Omit images. Retype all entries verbatim.
◆ ◆ ◆ ◆ ◆
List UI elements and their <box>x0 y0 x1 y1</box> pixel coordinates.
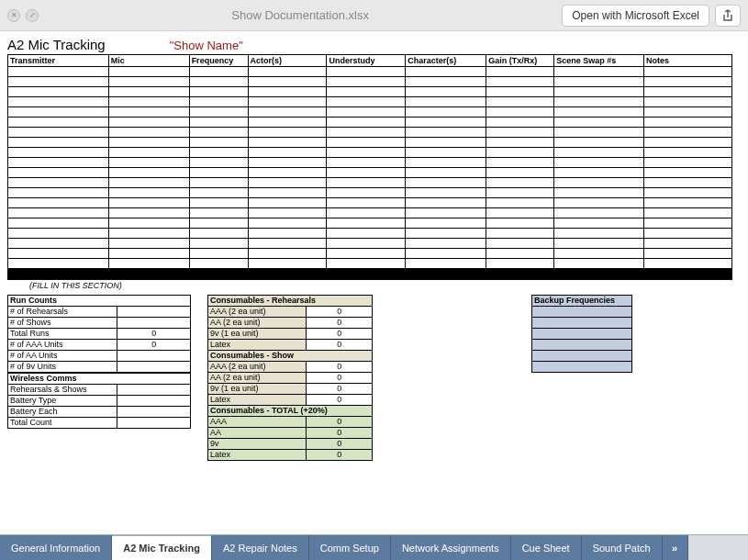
table-row[interactable] <box>8 118 732 128</box>
table-cell[interactable] <box>108 229 189 239</box>
table-cell[interactable] <box>108 249 189 259</box>
table-cell[interactable] <box>532 307 632 318</box>
table-row[interactable] <box>8 259 732 269</box>
table-cell[interactable] <box>644 218 732 229</box>
row-value[interactable]: 0 <box>307 373 373 384</box>
row-value[interactable]: 0 <box>307 318 373 329</box>
table-cell[interactable] <box>486 107 554 118</box>
table-cell[interactable] <box>532 340 632 351</box>
table-cell[interactable] <box>108 239 189 249</box>
table-cell[interactable] <box>554 128 644 138</box>
table-cell[interactable] <box>189 188 248 198</box>
table-cell[interactable] <box>189 148 248 158</box>
table-cell[interactable] <box>644 77 732 87</box>
table-cell[interactable] <box>248 148 327 158</box>
table-cell[interactable] <box>644 259 732 269</box>
table-cell[interactable] <box>327 198 406 208</box>
table-cell[interactable] <box>554 259 644 269</box>
table-cell[interactable] <box>108 128 189 138</box>
table-cell[interactable] <box>532 318 632 329</box>
table-cell[interactable] <box>406 158 486 168</box>
table-row[interactable]: AAA0 <box>208 417 373 428</box>
table-cell[interactable] <box>644 208 732 218</box>
table-row[interactable]: AA (2 ea unit)0 <box>208 373 373 384</box>
row-value[interactable]: 0 <box>307 417 373 428</box>
row-value[interactable] <box>117 407 191 418</box>
table-cell[interactable] <box>532 351 632 362</box>
table-row[interactable] <box>8 178 732 188</box>
table-cell[interactable] <box>327 138 406 148</box>
table-cell[interactable] <box>486 208 554 218</box>
table-cell[interactable] <box>189 198 248 208</box>
table-cell[interactable] <box>189 249 248 259</box>
table-row[interactable]: AAA (2 ea unit)0 <box>208 362 373 373</box>
table-cell[interactable] <box>108 118 189 128</box>
table-cell[interactable] <box>8 97 109 107</box>
row-value[interactable]: 0 <box>307 307 373 318</box>
table-row[interactable]: # of AA Units <box>8 351 191 362</box>
table-cell[interactable] <box>327 249 406 259</box>
table-row[interactable]: AAA (2 ea unit)0 <box>208 307 373 318</box>
table-cell[interactable] <box>554 138 644 148</box>
table-cell[interactable] <box>248 128 327 138</box>
table-cell[interactable] <box>406 77 486 87</box>
table-cell[interactable] <box>8 239 109 249</box>
table-cell[interactable] <box>108 259 189 269</box>
table-cell[interactable] <box>554 218 644 229</box>
table-cell[interactable] <box>248 229 327 239</box>
table-cell[interactable] <box>248 198 327 208</box>
table-row[interactable]: 9v (1 ea unit)0 <box>208 329 373 340</box>
mic-tracking-table[interactable]: TransmitterMicFrequencyActor(s)Understud… <box>7 54 732 280</box>
table-row[interactable] <box>8 208 732 218</box>
table-cell[interactable] <box>554 158 644 168</box>
table-cell[interactable] <box>8 118 109 128</box>
open-with-excel-button[interactable]: Open with Microsoft Excel <box>562 5 709 27</box>
table-row[interactable]: Latex0 <box>208 450 373 461</box>
run-counts-table[interactable]: Run Counts # of Rehearsals# of ShowsTota… <box>7 295 191 373</box>
table-cell[interactable] <box>8 168 109 178</box>
table-cell[interactable] <box>644 198 732 208</box>
table-cell[interactable] <box>486 97 554 107</box>
table-cell[interactable] <box>486 67 554 77</box>
tab-a2-repair-notes[interactable]: A2 Repair Notes <box>212 535 309 560</box>
table-cell[interactable] <box>486 118 554 128</box>
row-value[interactable] <box>117 385 191 396</box>
table-row[interactable] <box>532 351 632 362</box>
table-cell[interactable] <box>327 229 406 239</box>
row-value[interactable]: 0 <box>307 439 373 450</box>
table-row[interactable]: # of AAA Units0 <box>8 340 191 351</box>
table-cell[interactable] <box>406 178 486 188</box>
table-row[interactable] <box>8 67 732 77</box>
table-cell[interactable] <box>406 249 486 259</box>
fullscreen-icon[interactable]: ⤢ <box>26 9 39 22</box>
table-cell[interactable] <box>248 107 327 118</box>
table-cell[interactable] <box>8 178 109 188</box>
table-row[interactable]: Latex0 <box>208 395 373 406</box>
backup-frequencies-table[interactable]: Backup Frequencies <box>531 295 632 373</box>
table-cell[interactable] <box>554 229 644 239</box>
table-cell[interactable] <box>8 87 109 97</box>
table-row[interactable] <box>8 77 732 87</box>
table-cell[interactable] <box>554 67 644 77</box>
row-value[interactable]: 0 <box>307 362 373 373</box>
table-cell[interactable] <box>189 218 248 229</box>
table-cell[interactable] <box>189 158 248 168</box>
table-cell[interactable] <box>108 77 189 87</box>
table-cell[interactable] <box>644 128 732 138</box>
table-row[interactable]: 9v (1 ea unit)0 <box>208 384 373 395</box>
table-cell[interactable] <box>406 259 486 269</box>
table-cell[interactable] <box>108 168 189 178</box>
row-value[interactable] <box>117 362 191 373</box>
table-cell[interactable] <box>644 107 732 118</box>
table-cell[interactable] <box>248 249 327 259</box>
table-row[interactable] <box>8 138 732 148</box>
table-cell[interactable] <box>486 77 554 87</box>
table-cell[interactable] <box>108 107 189 118</box>
table-row[interactable]: # of Shows <box>8 318 191 329</box>
table-cell[interactable] <box>189 208 248 218</box>
table-cell[interactable] <box>108 158 189 168</box>
table-cell[interactable] <box>554 168 644 178</box>
table-cell[interactable] <box>486 218 554 229</box>
table-cell[interactable] <box>486 128 554 138</box>
table-cell[interactable] <box>248 218 327 229</box>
◆ ◆ ◆ ◆ ◆
Exercise answer:
List UI elements and their <box>x0 y0 x1 y1</box> pixel coordinates.
table-row[interactable] <box>8 118 732 128</box>
table-cell[interactable] <box>108 229 189 239</box>
table-cell[interactable] <box>108 249 189 259</box>
table-cell[interactable] <box>532 307 632 318</box>
table-row[interactable] <box>8 259 732 269</box>
table-cell[interactable] <box>644 218 732 229</box>
row-value[interactable]: 0 <box>307 373 373 384</box>
row-value[interactable]: 0 <box>307 318 373 329</box>
table-cell[interactable] <box>486 107 554 118</box>
table-cell[interactable] <box>532 340 632 351</box>
table-cell[interactable] <box>108 239 189 249</box>
table-cell[interactable] <box>554 128 644 138</box>
table-cell[interactable] <box>189 188 248 198</box>
table-cell[interactable] <box>189 148 248 158</box>
table-cell[interactable] <box>644 77 732 87</box>
table-cell[interactable] <box>248 148 327 158</box>
table-cell[interactable] <box>644 259 732 269</box>
table-cell[interactable] <box>327 198 406 208</box>
table-cell[interactable] <box>554 259 644 269</box>
table-cell[interactable] <box>108 128 189 138</box>
table-cell[interactable] <box>532 318 632 329</box>
table-cell[interactable] <box>406 158 486 168</box>
table-row[interactable]: AAA0 <box>208 417 373 428</box>
table-cell[interactable] <box>644 208 732 218</box>
table-row[interactable]: AA (2 ea unit)0 <box>208 373 373 384</box>
row-value[interactable]: 0 <box>307 417 373 428</box>
row-value[interactable] <box>117 407 191 418</box>
table-cell[interactable] <box>532 351 632 362</box>
table-row[interactable] <box>8 178 732 188</box>
table-cell[interactable] <box>327 138 406 148</box>
table-cell[interactable] <box>486 208 554 218</box>
table-cell[interactable] <box>189 198 248 208</box>
table-cell[interactable] <box>189 249 248 259</box>
table-row[interactable]: AAA (2 ea unit)0 <box>208 362 373 373</box>
table-cell[interactable] <box>108 118 189 128</box>
table-cell[interactable] <box>8 97 109 107</box>
row-value[interactable]: 0 <box>307 307 373 318</box>
table-row[interactable]: # of AA Units <box>8 351 191 362</box>
table-cell[interactable] <box>327 249 406 259</box>
table-row[interactable]: AAA (2 ea unit)0 <box>208 307 373 318</box>
table-cell[interactable] <box>554 138 644 148</box>
table-cell[interactable] <box>248 128 327 138</box>
table-cell[interactable] <box>406 77 486 87</box>
table-cell[interactable] <box>8 239 109 249</box>
table-cell[interactable] <box>108 259 189 269</box>
table-cell[interactable] <box>554 218 644 229</box>
table-cell[interactable] <box>248 229 327 239</box>
table-cell[interactable] <box>248 198 327 208</box>
table-row[interactable]: 9v (1 ea unit)0 <box>208 329 373 340</box>
mic-tracking-table[interactable]: TransmitterMicFrequencyActor(s)Understud… <box>7 54 732 280</box>
table-row[interactable] <box>8 208 732 218</box>
table-cell[interactable] <box>554 158 644 168</box>
table-cell[interactable] <box>8 118 109 128</box>
open-with-excel-button[interactable]: Open with Microsoft Excel <box>562 5 709 27</box>
table-row[interactable]: Latex0 <box>208 450 373 461</box>
run-counts-table[interactable]: Run Counts # of Rehearsals# of ShowsTota… <box>7 295 191 373</box>
table-cell[interactable] <box>8 168 109 178</box>
table-cell[interactable] <box>644 198 732 208</box>
table-cell[interactable] <box>486 97 554 107</box>
table-cell[interactable] <box>486 67 554 77</box>
tab-a2-repair-notes[interactable]: A2 Repair Notes <box>212 535 309 560</box>
table-cell[interactable] <box>486 118 554 128</box>
row-value[interactable] <box>117 385 191 396</box>
table-row[interactable] <box>532 351 632 362</box>
table-cell[interactable] <box>327 229 406 239</box>
row-value[interactable]: 0 <box>307 439 373 450</box>
table-row[interactable]: # of AAA Units0 <box>8 340 191 351</box>
table-cell[interactable] <box>406 178 486 188</box>
table-row[interactable] <box>8 67 732 77</box>
table-cell[interactable] <box>406 249 486 259</box>
fullscreen-icon[interactable]: ⤢ <box>26 9 39 22</box>
table-cell[interactable] <box>248 107 327 118</box>
table-cell[interactable] <box>8 178 109 188</box>
table-row[interactable]: Latex0 <box>208 395 373 406</box>
backup-frequencies-table[interactable]: Backup Frequencies <box>531 295 632 373</box>
table-cell[interactable] <box>554 229 644 239</box>
table-cell[interactable] <box>8 87 109 97</box>
table-row[interactable] <box>8 77 732 87</box>
table-cell[interactable] <box>554 67 644 77</box>
row-value[interactable]: 0 <box>307 362 373 373</box>
table-cell[interactable] <box>189 218 248 229</box>
table-cell[interactable] <box>189 158 248 168</box>
table-cell[interactable] <box>108 77 189 87</box>
table-cell[interactable] <box>644 128 732 138</box>
table-row[interactable]: 9v (1 ea unit)0 <box>208 384 373 395</box>
table-cell[interactable] <box>406 259 486 269</box>
table-cell[interactable] <box>108 168 189 178</box>
row-value[interactable] <box>117 362 191 373</box>
table-cell[interactable] <box>644 107 732 118</box>
table-cell[interactable] <box>248 249 327 259</box>
table-row[interactable] <box>8 138 732 148</box>
table-cell[interactable] <box>486 77 554 87</box>
table-cell[interactable] <box>108 107 189 118</box>
table-row[interactable]: # of Shows <box>8 318 191 329</box>
table-cell[interactable] <box>189 208 248 218</box>
table-cell[interactable] <box>108 158 189 168</box>
table-cell[interactable] <box>554 168 644 178</box>
table-cell[interactable] <box>486 218 554 229</box>
table-cell[interactable] <box>486 128 554 138</box>
table-cell[interactable] <box>248 218 327 229</box>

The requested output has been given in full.